Il s'agit d'un village à l'habitat dispersé où l'agriculture constitue l'activité principale (95 %). « Ce sont des petites propriétés où, sur une terre difficile, les gens arrivent à faire pousser des choses. Mais ils n'ont pas de possibilité de stockage, alors ils sont souvent obligés de vendre au plus bas. Ce sont des gens pauvres mais qui ne souffrent pas de malnutrition ».
Cinq ans de soutien concret
C'est auprès de cette communauté que l'association présidée par Alain Pons a décidé de s'investir il y a cinq ans. « On y apprend à être calme. Là-bas, ils disent : pourquoi faire aujourd'hui ce que je peux faire demain », sourit-il.
Les actions réalisées sont nombreuses et tangibles :
- Création d'une école et d'un collège en dur
- Mise en place d'une cantine à l'école primaire
- Fourniture de matériel scolaire aux enfants
- Construction de latrines
- Aide au maraîchage et à la fertilisation des sols
- Plantation d'arbres
- Mise en place d'un système de microcrédit avec les femmes
Accompagner la jeunesse locale
L'association s'est particulièrement préoccupée des jeunes. « Il n'y a pas beaucoup de possibilités sur place.
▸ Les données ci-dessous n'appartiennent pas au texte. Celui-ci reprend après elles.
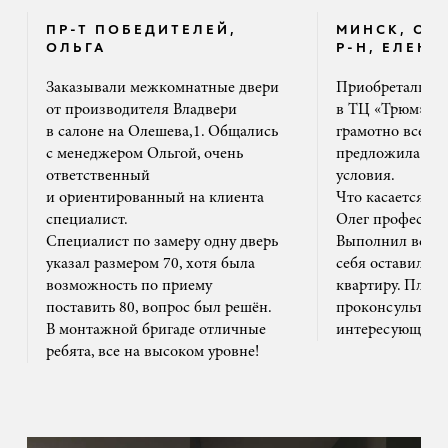
ПР-Т ПОБЕДИТЕЛЕЙ,
МИНСК, ОК
ОЛЬГА
Р-Н, ЕЛЕНА
Заказывали межкомнатные двери
Приобретали дв
от производителя Владвери
в ТЦ «Трюм». 
в салоне на Олешева,1. Общались
грамотно все ра
с менеджером Ольгой, очень
предложила на
ответственный
условия.
и ориентированный на клиента
Что касается м
специалист.
Олег профессион
Специалист по замеру одну дверь
Выполнил все ак
указал размером 70, хотя была
себя оставил та
возможность по приему
квартиру. Плюс
поставить 80, вопрос был решён.
проконсультиро
В монтажной бригаде отличные
интересующим 
ребята, все на высоком уровне!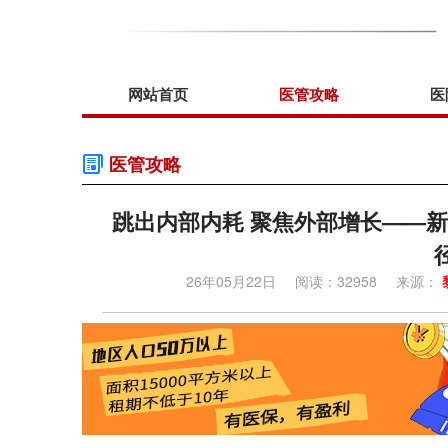
网站首页
医管攻略
医
医管攻略
跳出内部内耗 聚焦外部增长——
26年05月22日
阅读：32958
来源：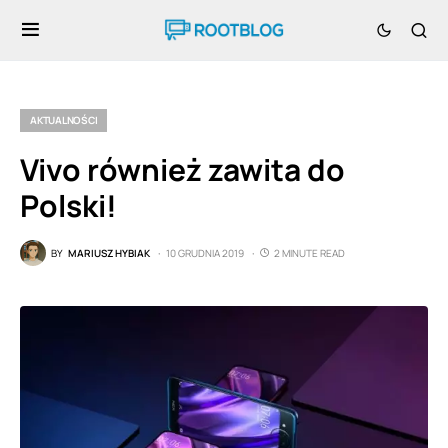
AKTUALNOŚCI
Vivo również zawita do
Polski!
BY
MARIUSZ HYBIAK
10 GRUDNIA 2019
2 MINUTE READ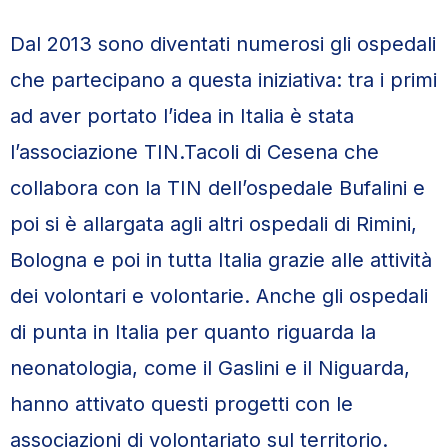
Dal 2013 sono diventati numerosi gli ospedali
che partecipano a questa iniziativa: tra i primi
ad aver portato l’idea in Italia è stata
l’associazione TIN.Tacoli di Cesena che
collabora con la TIN dell’ospedale Bufalini e
poi si è allargata agli altri ospedali di Rimini,
Bologna e poi in tutta Italia grazie alle attività
dei volontari e volontarie. Anche gli ospedali
di punta in Italia per quanto riguarda la
neonatologia, come il Gaslini e il Niguarda,
hanno attivato questi progetti con le
associazioni di volontariato sul territorio.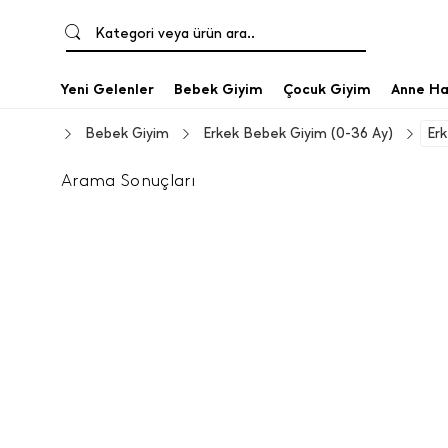
Kategori veya ürün ara..
Yeni Gelenler
Bebek Giyim
Çocuk Giyim
Anne Ha
Bebek Giyim
Erkek Bebek Giyim (0-36 Ay)
Er
Arama Sonuçları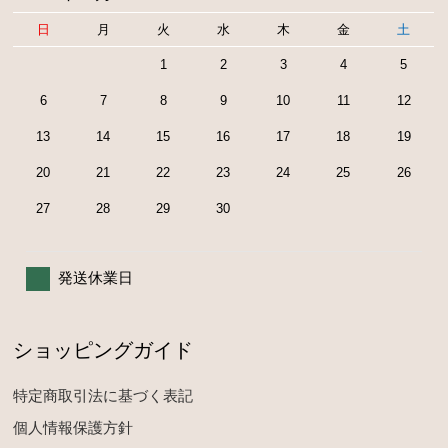
日
月
火
水
木
金
土
1
2
3
4
5
6
7
8
9
10
11
12
13
14
15
16
17
18
19
20
21
22
23
24
25
26
27
28
29
30
発送休業日
ショッピングガイド
特定商取引法に基づく表記
個人情報保護方針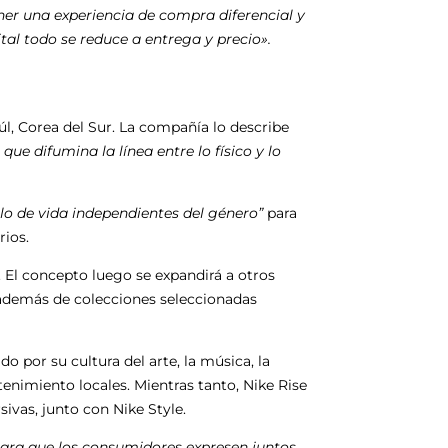
ner una experiencia de compra diferencial y
ital todo se reduce a entrega y precio».
úl, Corea del Sur. La compañía lo describe
que difumina la línea entre lo físico y lo
lo de vida independientes del género”
para
rios.
 El concepto luego se expandirá a otros
además de colecciones seleccionadas
o por su cultura del arte, la música, la
enimiento locales. Mientras tanto, Nike Rise
sivas, junto con Nike Style.
 para que los consumidores expresen juntos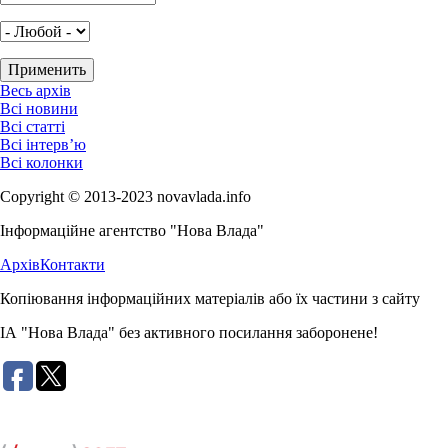
Весь архів
Всі новини
Всі статті
Всі інтерв’ю
Всі колонки
Copyright © 2013-2023 novavlada.info
Інформаційне агентство "Нова Влада"
Архів
Контакти
Копіювання інформаційних матеріалів або їх частини з сайту
ІА "Нова Влада" без активного посилання заборонене!
Розробка сайту: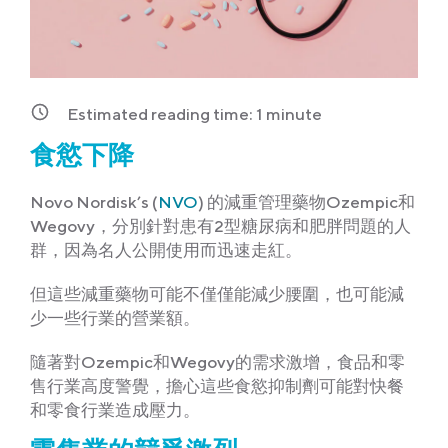
Estimated reading time:
1
minute
食慾下降
Novo Nordisk’s (
NVO
) 的減重管理藥物Ozempic和
Wegovy，分別針對患有2型糖尿病和肥胖問題的人
群，因為名人公開使用而迅速走紅。
但這些減重藥物可能不僅僅能減少腰圍，也可能減
少一些行業的營業額。
隨著對Ozempic和Wegovy的需求激增，食品和零
售行業高度警覺，擔心這些食慾抑制劑可能對快餐
和零食行業造成壓力。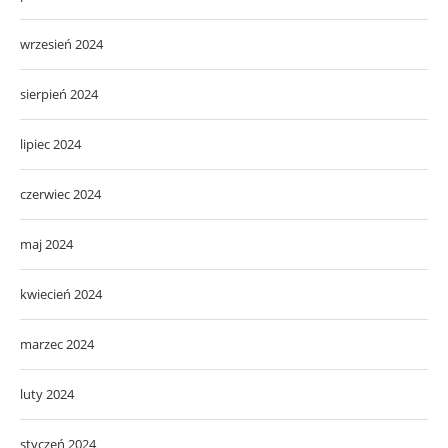
wrzesień 2024
sierpień 2024
lipiec 2024
czerwiec 2024
maj 2024
kwiecień 2024
marzec 2024
luty 2024
styczeń 2024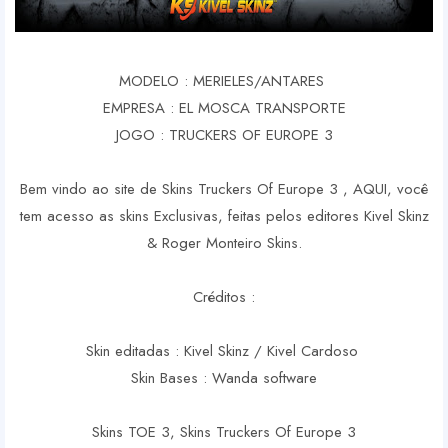
MODELO : MERIELES/ANTARES
EMPRESA : EL MOSCA TRANSPORTE
JOGO : TRUCKERS OF EUROPE 3
Bem vindo ao site de Skins Truckers Of Europe 3 , AQUI, você
tem acesso as skins Exclusivas, feitas pelos editores Kivel Skinz
& Roger Monteiro Skins.
Créditos :
Skin editadas : Kivel Skinz / Kivel Cardoso
Skin Bases : Wanda software
Skins TOE 3, Skins Truckers Of Europe 3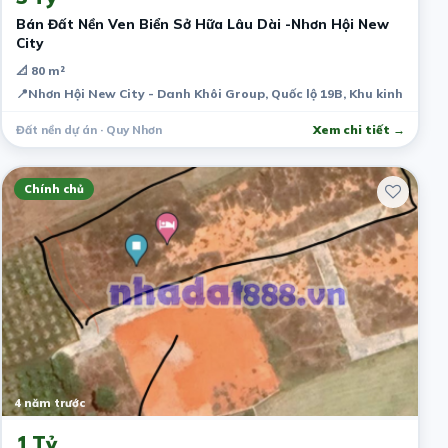
Bán Đất Nền Ven Biển Sở Hữa Lâu Dài -Nhơn Hội New
City
📐 80 m²
📍
Nhơn Hội New City - Danh Khôi Group, Quốc lộ 19B, Khu kinh tế, T
Đất nền dự án · Quy Nhơn
Xem chi tiết →
Chính chủ
4 năm trước
1 Tỷ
Pour les études, le lycée le plus proche est à 50 km et l'université à 250 km. C'est difficile, alors les jeunes partent parfois au Ghana pour travailler dans des mines d'or. Ils ramènent de l'argent mais se ruinent la santé », détaille Alain Pons.
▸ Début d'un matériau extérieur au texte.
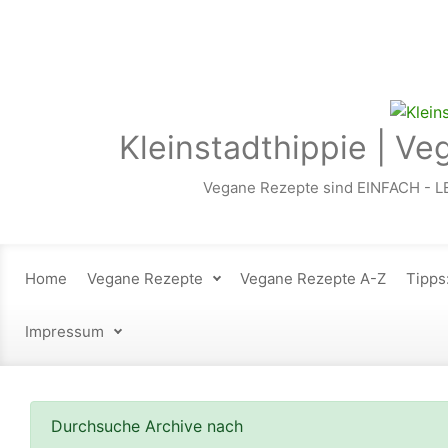
Zum Hauptinhalt springen
Kleinstadthippie | Ve
Vegane Rezepte sind EINFACH - L
Home
Vegane Rezepte
Vegane Rezepte A-Z
Tipps
Impressum
Durchsuche Archive nach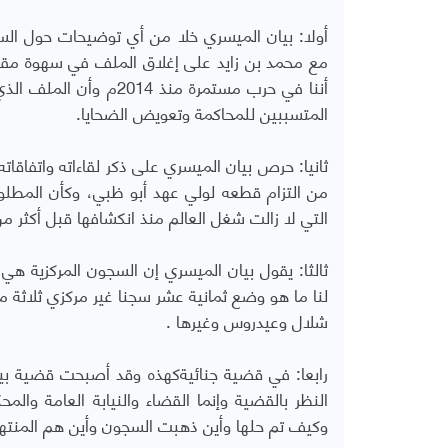
أولا: بيان الميسري خلا من أي توضيحات حول السج
مع محمد بن زايد على إغلاق الملف في سهوة مقصو
أننا في حرب مستمرة من
المتسببين للمحاكمة وتعويض الضحايا.
ثانيا: حرص بيان الميسري على ذكر لقاءاته واتفاقاته 
من التزام قطعه لولي عهد أبو ظبي، وكأن المطل
التي لا زالت شغل العالم منذ انكشافها قبل أكثر م
ثالثا: يقول بيان الميسري إن السجون المركزية هي
لنا ما هو وضع ثمانية عشر سجنا غير مركزي ثلاثة م
شلال وعيدروس وغيرها .
رابعا: في قضية جنائيةكهذه وقد أصبحت قضية بين
النظر بالقضية وإنما القضاء والنيابة العامة وا
وكيف تم حلها وأين ذهبت السجون وأين هم المنت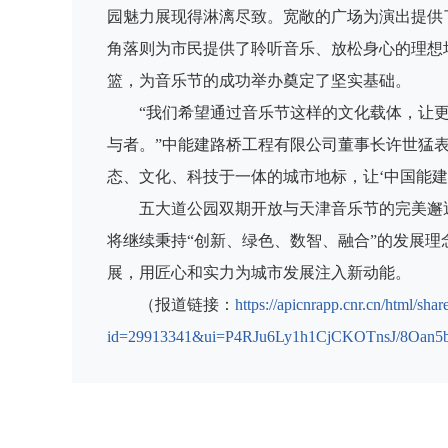
园魅力展现得淋漓尽致。宽敞的广场为演出提供
角落则为市民提供了聆听音乐、放松身心的理想
篮，为音乐节的成功举办奠定了坚实基础。
“我们希望通过音乐节这样的文化载体，让
与者。”中能建路桥工程有限公司董事长许世猛表
态、文化、科技于一体的城市地标，让‘中国能建
五大道公园双期开放与天津音乐节的完美邂
将继续秉持“创新、绿色、数智、融合”的发展
展，用匠心和实力为城市发展注入新动能。
（报道链接：
https://apicnrapp.cnr.cn/html/shar
id=29913341&ui=P4RJu6Ly1h1CjCKOTnsJ/8Oan5b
Pour offrir des alternatives, l'association a mis en place des formations artisanales :
- Réparation mécanique pour motos
- Maçonnerie
- Couture
Un défi majeur : L'accès à l'eau potable
La gestion de l'eau a constitué un enjeu crucial. Grâce au soutien de l'Unicef, de la Banque mondiale, Bordeaux Métropole et l'Agence Adour-Garonne, des réalisations concrètes ont vu le jour :
- Trois forages réalisés
- Deux châteaux d'eau construits
- Six fontaines installées en 2025
Ces infrastructures permettent désormais un accès à l'eau potable en toute saison. « Là, les habitants doivent apprendre à payer pour cet accès une fois par mois ; ce n'est pas toujours facile à comprendre pour les villageois », note Alain Pons.
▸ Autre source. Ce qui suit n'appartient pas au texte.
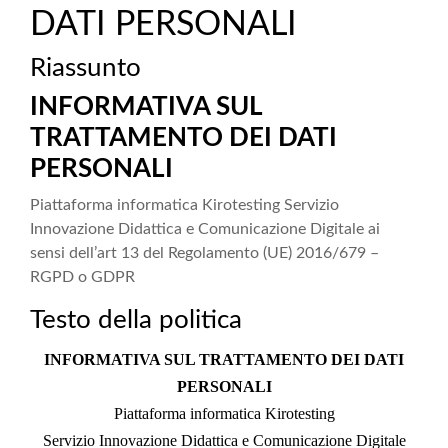
DATI PERSONALI
Riassunto
INFORMATIVA SUL
TRATTAMENTO DEI DATI
PERSONALI
Piattaforma informatica Kirotesting Servizio
Innovazione Didattica e Comunicazione Digitale ai
sensi dell’art 13 del Regolamento (UE) 2016/679 –
RGPD o GDPR
Testo della politica
INFORMATIVA SUL TRATTAMENTO DEI DATI
PERSONALI
Piattaforma informatica Kirotesting
Servizio Innovazione Didattica e Comunicazione Digitale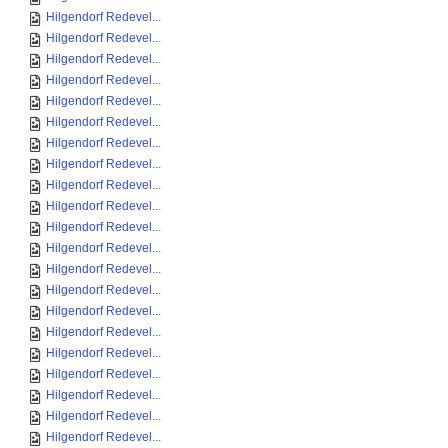
Hilgendorf Redevel...
Hilgendorf Redevel...
Hilgendorf Redevel...
Hilgendorf Redevel...
Hilgendorf Redevel...
Hilgendorf Redevel...
Hilgendorf Redevel...
Hilgendorf Redevel...
Hilgendorf Redevel...
Hilgendorf Redevel...
Hilgendorf Redevel...
Hilgendorf Redevel...
Hilgendorf Redevel...
Hilgendorf Redevel...
Hilgendorf Redevel...
Hilgendorf Redevel...
Hilgendorf Redevel...
Hilgendorf Redevel...
Hilgendorf Redevel...
Hilgendorf Redevel...
Hilgendorf Redevel...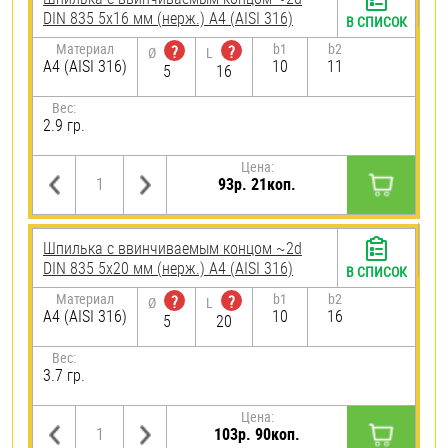
DIN 835 5х16 мм (нерж.) A4 (AISI 316)
В СПИСОК
Материал
b1
b2
?
?
Ø
L
A4 (AISI 316)
10
11
5
16
Вес:
2.9 гр.
Цена:
93р. 21коп.
Шпилька c ввинчиваемым концом ~2d
DIN 835 5х20 мм (нерж.) A4 (AISI 316)
В СПИСОК
Материал
b1
b2
?
?
Ø
L
A4 (AISI 316)
10
16
5
20
Вес:
3.7 гр.
Цена:
103р. 90коп.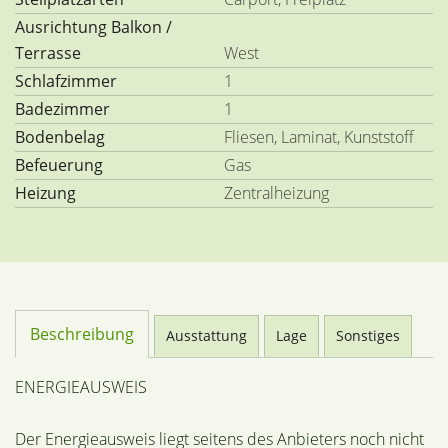
Ausrichtung Balkon /
Terrasse
West
Schlafzimmer
1
Badezimmer
1
Bodenbelag
Fliesen, Laminat, Kunststoff
Befeuerung
Gas
Heizung
Zentralheizung
Beschreibung
Ausstattung
Lage
Sonstiges
ENERGIEAUSWEIS
Der Energieausweis liegt seitens des Anbieters noch nicht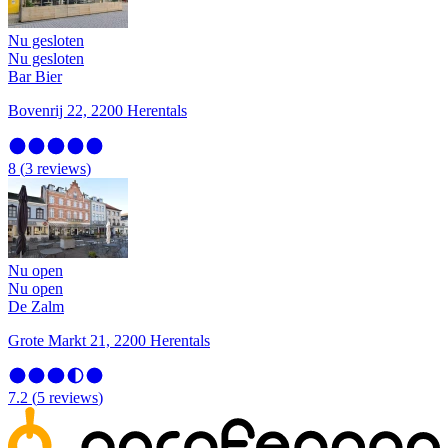
Nu gesloten
Nu gesloten
Bar Bier
Bovenrij 22, 2200 Herentals
8
(
3
reviews
)
Nu open
Nu open
De Zalm
Grote Markt 21, 2200 Herentals
7.2
(
5
reviews
)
Perspectives 2026 : Pérennisation et projet de dispensaire
Pour 2026, de nouveaux défis attendent l'association et les habitants de Dassoute, notamment la gestion et la pérennisation des actions entreprises. Un exemple concret : le magasin de vêtements pour enfants (issus de collectes) installé dans un local de l'école. « Là aussi, il faut acheter les produits ».
Le projet phare reste la construction d'un dispensaire. « Le grand projet est de trouver les fonds nécessaires à la construction d'un dispensaire. Le matériel doit être installé en 2027. Et parallèlement, nous finançons la formation de deux aides-soignantes ». Un projet qui nécessitera des soutiens publics ou privés.
En parallèle, un autre projet est en cours : la création d'un centre culturel-bibliothèque « non colonial, avec des livres d'auteurs africains » à Dapaong, en collaboration avec deux autres associations : Lomé-Dapaong, « qui nous sert de relais sur place », et 2A2D à Saint-Denis-de-Pile.